Anne of Green Gables, The Hobbit & Nany Drew/Hardy Boys. :)

Elaine AM Smith said...

Do you still reread books up to 30 times? I thought that was only me.

I loved the books by Alexandre Dumas when I was young.

Made myself sick reading horror because one of my brothers had some BANNED books - you have to read those.

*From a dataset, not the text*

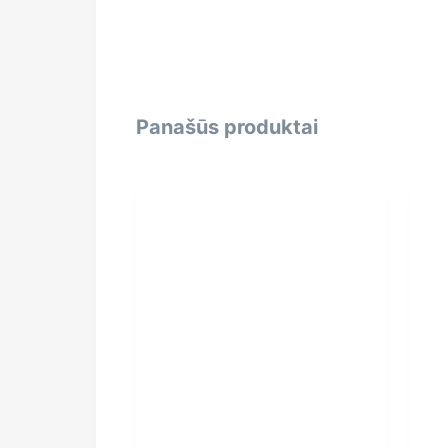
Panašūs produktai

I was fascinated by the Famous Five and Secret Seven books, but even while I was reading my inner voice was sceptical: life never seemed that idyllic nor crime that easy to solve.

jenny milchman said...

THE HOUSE WITH A CLOCK IN ITS WALLS; WOLVES OF WILLOUGHBY CHASE; JENNIFER, HECATE, MACBETH, WILLIAM MCKINLEY, AND ME, ELIZABETH; MANDY; ESCAPE TO WITCH MOUNTAIN...

Tamsin Silver said...

My father read to me a lot as a kid. I loved the Madeline books and then the Narnia Chronicals were all I knew followed by A Wrinkle in Time and Alpha Centuri. But, once I reached a point where I picked out books on my own at the library I was addicted to Nancy Drew. I wanted to BE her! *sigh* Ah, the memories of those yellow hard cover books...(the old ones were small hard covers with yellow background with a glossy finish...I know b/c one of my ex-boyfriends bought me a few as a gift). :)

Mata said...

Loved, loved, loved Anne of Green Gables! Little House on the Prairie (read that when we moved to America and it was so American, I loved it but then I wanted to be white all American which was not going to happen :( ha ha ha) and I was carried away by Lord of the Rings and I never in my life read a Judy Blume book?

Rage said...

I loved the Fabulous Five, Boxcar Children, Charlie and the Chocolate Factory and the Chronicles of Narnia.

My all time favourite was Alice in Wonderland.

I never stopped loving Dr. Suess but I would never have admitted it then.